The statistics supplied by The Heart And Stroke Foundation for SA are also grim. CVD kills more South Africans than all the cancers combined. It causes about one in six deaths in South Africa (17.3%). Every day, 215 individuals die from heart disease or strokes.

“The risk of CVD increases with the number of cigarettes smoked. Even if the duration of smoking is minimal, smoking less than five cigarettes per day may cause early signs of CVD,” says Murray Hewlett, CEO of Affinity Health.

Murray, who obtained his MBA from Charles Sturt University in 2008, encourages healthy living. He continues to say that cigarettes with less tar or nicotine don’t lessen the risk of CVD. But non-smokers exposed to second-hand smoke are at a higher risk of developing CVD. 

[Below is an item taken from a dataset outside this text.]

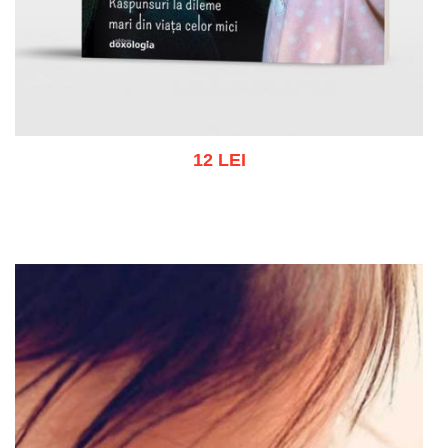
12 LEI
Adaugă în coș
Wishlist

How Smoking Harms the Cardiovascular System 

When you breathe, your lungs absorb oxygen and transport it to your heart. Your heart pumps oxygen-rich blood throughout your body’s arteries.

But when you inhale smoke, the blood transported throughout the body becomes tainted. It carries the toxins from the smoke. At this stage, your blood has more than 7 000 chemical compounds in cigarette smoke. That can interfere with vital processes that maintain normal function. That blocks your heart and blood vessels, leading to CVD.

Smoking is also a known cause of abdominal aorta damage, which may cause a life-threatening aneurysm

Quitting Smoking Cuts CVD Risks 

Even though we do not know which smokers will develop CVD due to smoking, quitting is best for their hearts. Quitters instantly begin to enhance heart health and minimise the risk for CVD.

Within one day of quitting smoking, the following occurs:

  • Your heart rate slows down.
  • Your blood pressure stabilises.
  • Carbon monoxide levels decrease.
  • Oxygen can reach your heart and other organs faster.

Within two to three months, this is what happens in the body:

  • Your senses of smell and taste improve.
  • Your lungs start to regain the capacity to clean themselves.
  • You can cough up mucus, which keeps your airways clean.
  • Blood flow to your hands and feet improves.

Within one year:

  • Your lungs are healthier.
  • You can breathe easier.

Within two to six years:

  •  Your heart attack or stroke risk drops.
  • Severe health risks continue to decrease over time.

Learn More: Can Quitting Smoking Reverse Diabetes?

Where to Get Help

Around 20% of South Africa’s adult population (age 15+) smokes cigarettes. And a 2012 survey found that about 5% of the adult population used other tobacco products.

While quitting smoking is difficult, it is achievable. The most effective way to stop smoking is with a combination of:

  • Support (from your GP, pharmacist, family and friends).
  • Stop-smoking medicines such as nicotine replacement therapy.

“Speak to your healthcare provider about nicotine replacement therapy (NRT). It may be safer for quitting smoking by supplying regulated doses of nicotine without the harmful compounds found in cigarette smoke,” concludes Murray.